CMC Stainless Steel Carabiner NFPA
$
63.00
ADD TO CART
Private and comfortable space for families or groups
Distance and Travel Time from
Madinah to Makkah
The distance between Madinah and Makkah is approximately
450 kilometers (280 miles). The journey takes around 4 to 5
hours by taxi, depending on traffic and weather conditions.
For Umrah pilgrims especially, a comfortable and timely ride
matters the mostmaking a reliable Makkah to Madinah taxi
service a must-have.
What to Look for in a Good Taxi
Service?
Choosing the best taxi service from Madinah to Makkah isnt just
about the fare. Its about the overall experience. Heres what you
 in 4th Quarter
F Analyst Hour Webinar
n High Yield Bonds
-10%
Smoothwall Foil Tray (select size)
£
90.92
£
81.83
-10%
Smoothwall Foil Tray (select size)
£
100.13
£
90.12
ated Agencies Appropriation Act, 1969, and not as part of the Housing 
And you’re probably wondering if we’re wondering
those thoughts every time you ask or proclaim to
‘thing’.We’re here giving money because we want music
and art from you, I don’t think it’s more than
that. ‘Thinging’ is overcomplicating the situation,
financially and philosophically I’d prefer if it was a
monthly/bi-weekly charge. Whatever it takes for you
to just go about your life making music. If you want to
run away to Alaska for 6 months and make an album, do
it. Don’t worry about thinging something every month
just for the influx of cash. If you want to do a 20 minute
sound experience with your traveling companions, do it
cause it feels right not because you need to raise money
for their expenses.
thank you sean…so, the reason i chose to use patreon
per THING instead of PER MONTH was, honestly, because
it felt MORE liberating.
--
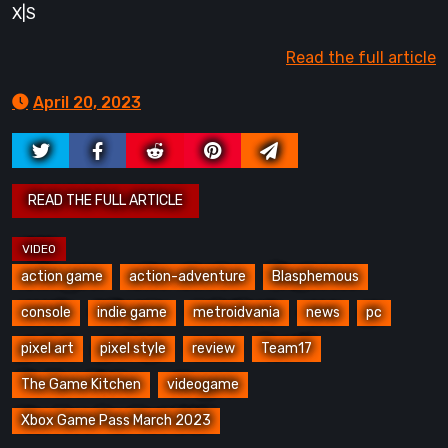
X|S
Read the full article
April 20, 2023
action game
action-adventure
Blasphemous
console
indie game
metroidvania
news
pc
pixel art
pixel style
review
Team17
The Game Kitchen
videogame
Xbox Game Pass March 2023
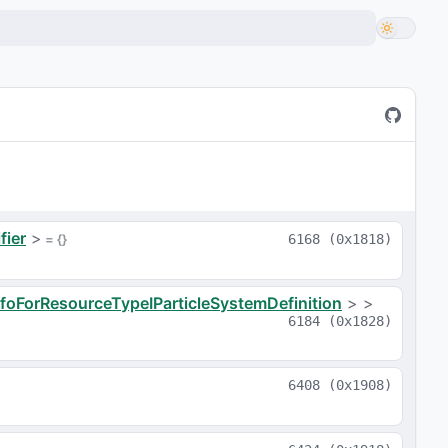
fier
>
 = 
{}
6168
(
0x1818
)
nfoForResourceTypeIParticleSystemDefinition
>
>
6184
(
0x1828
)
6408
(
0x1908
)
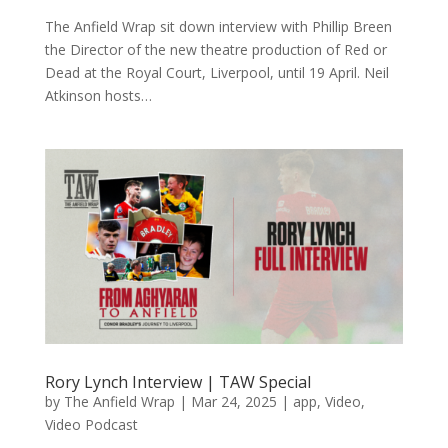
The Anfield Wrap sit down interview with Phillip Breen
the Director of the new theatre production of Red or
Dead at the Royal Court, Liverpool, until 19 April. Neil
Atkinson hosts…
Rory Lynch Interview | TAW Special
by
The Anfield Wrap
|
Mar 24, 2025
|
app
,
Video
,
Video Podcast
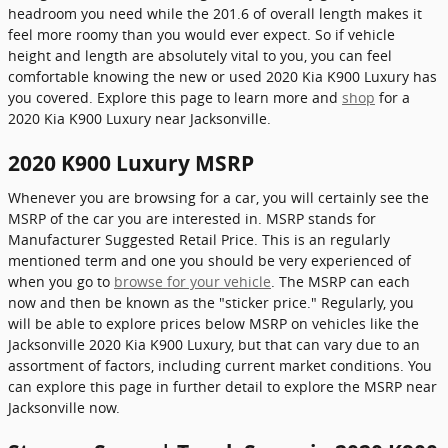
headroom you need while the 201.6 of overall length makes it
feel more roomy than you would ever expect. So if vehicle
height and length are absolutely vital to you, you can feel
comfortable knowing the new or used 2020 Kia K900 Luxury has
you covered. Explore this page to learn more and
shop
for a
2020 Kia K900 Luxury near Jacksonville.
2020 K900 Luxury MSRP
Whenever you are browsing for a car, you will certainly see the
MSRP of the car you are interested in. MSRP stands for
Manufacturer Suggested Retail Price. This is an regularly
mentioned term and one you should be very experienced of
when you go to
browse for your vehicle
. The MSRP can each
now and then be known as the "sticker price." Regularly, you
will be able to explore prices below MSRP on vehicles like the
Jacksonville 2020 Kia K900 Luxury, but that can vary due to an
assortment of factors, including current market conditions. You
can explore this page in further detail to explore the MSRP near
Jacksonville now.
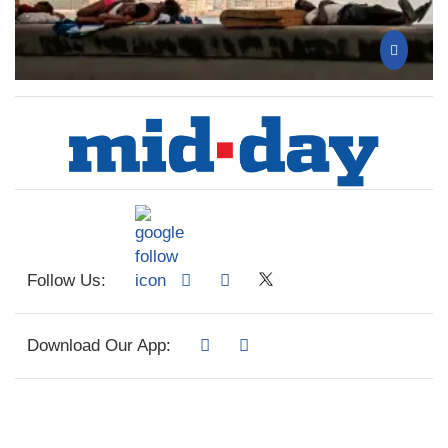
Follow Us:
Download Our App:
---
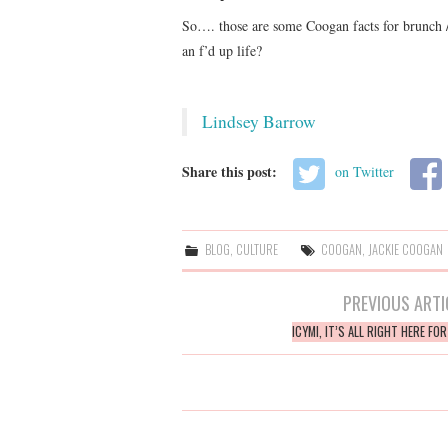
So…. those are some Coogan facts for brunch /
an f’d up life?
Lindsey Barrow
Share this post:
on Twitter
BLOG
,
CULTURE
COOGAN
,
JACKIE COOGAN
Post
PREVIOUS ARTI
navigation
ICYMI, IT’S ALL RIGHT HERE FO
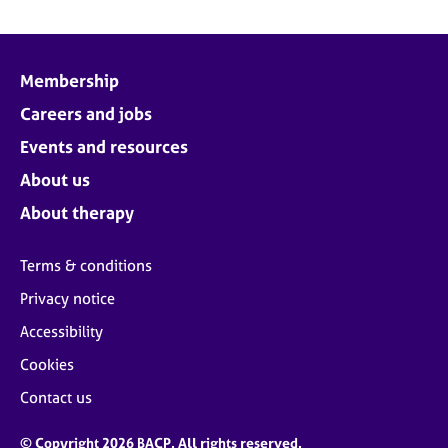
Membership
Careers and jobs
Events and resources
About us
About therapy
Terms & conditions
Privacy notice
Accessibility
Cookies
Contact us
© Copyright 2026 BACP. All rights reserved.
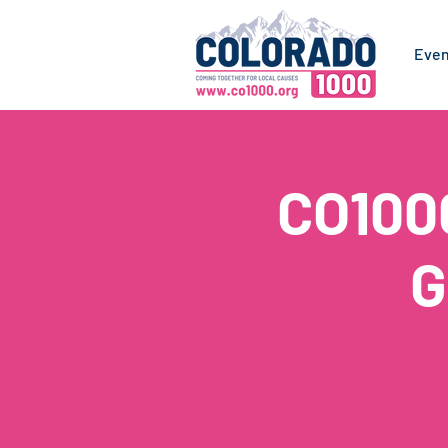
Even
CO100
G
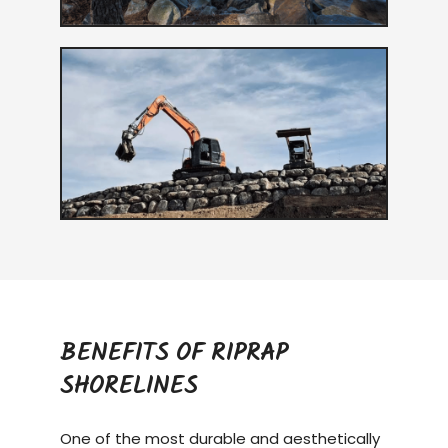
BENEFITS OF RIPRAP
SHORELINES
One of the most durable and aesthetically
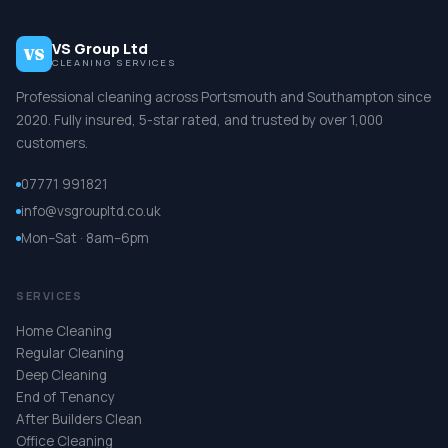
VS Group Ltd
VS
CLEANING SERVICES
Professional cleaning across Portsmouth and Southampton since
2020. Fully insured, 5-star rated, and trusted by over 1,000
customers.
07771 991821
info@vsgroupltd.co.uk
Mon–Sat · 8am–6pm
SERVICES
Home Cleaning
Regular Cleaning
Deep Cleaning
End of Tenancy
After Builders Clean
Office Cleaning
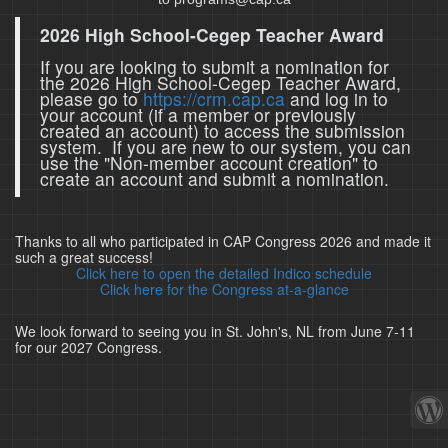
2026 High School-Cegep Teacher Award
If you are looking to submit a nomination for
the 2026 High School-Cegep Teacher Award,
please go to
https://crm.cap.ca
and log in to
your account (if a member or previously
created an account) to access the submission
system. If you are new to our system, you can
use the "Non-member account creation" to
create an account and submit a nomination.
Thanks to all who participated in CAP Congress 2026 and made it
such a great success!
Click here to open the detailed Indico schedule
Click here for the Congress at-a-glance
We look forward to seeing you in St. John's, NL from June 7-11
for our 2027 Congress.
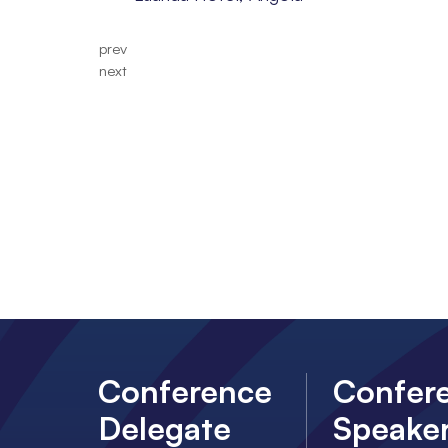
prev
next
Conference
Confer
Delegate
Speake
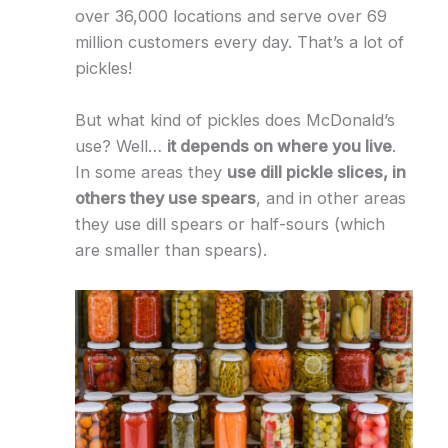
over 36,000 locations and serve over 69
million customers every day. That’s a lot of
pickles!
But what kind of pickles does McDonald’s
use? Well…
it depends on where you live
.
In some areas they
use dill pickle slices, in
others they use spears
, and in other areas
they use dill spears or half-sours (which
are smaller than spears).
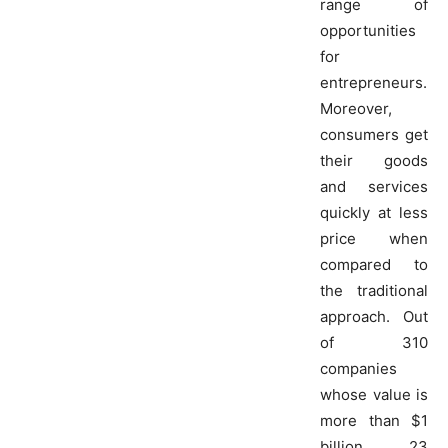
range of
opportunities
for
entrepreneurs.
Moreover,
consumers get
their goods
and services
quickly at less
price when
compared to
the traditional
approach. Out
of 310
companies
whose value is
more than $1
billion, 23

• [WORK TO BE COMPLETED]:
Out of the records above, return only the lines from the one with "Thanks to all" through the one with "billion, 23", exactly, and none of the pictures.

• [SOLUTION FOR THIS EXERCISE]:
Thanks to all who participated in CAP Congress 2026 and made it
such a great success!
Click here to open the detailed Indico schedule
Click here for the Congress at-a-glance
We look forward to seeing you in St. John's, NL from June 7-11
for our 2027 Congress.
prev
next
Conference
Confer
Delegate
Speake
over 36,000 locations and serve over 69
million customers every day. That’s a lot of
pickles!
But what kind of pickles does McDonald’s
use? Well…
it depends on where you live
.
In some areas they
use dill pickle slices, in
others they use spears
, and in other areas
they use dill spears or half-sours (which
are smaller than spears).
range of
opportunities
for
entrepreneurs.
Moreover,
consumers get
their goods
and services
quickly at less
price when
compared to
the traditional
approach. Out
of 310
companies
whose value is
more than $1
billion, 23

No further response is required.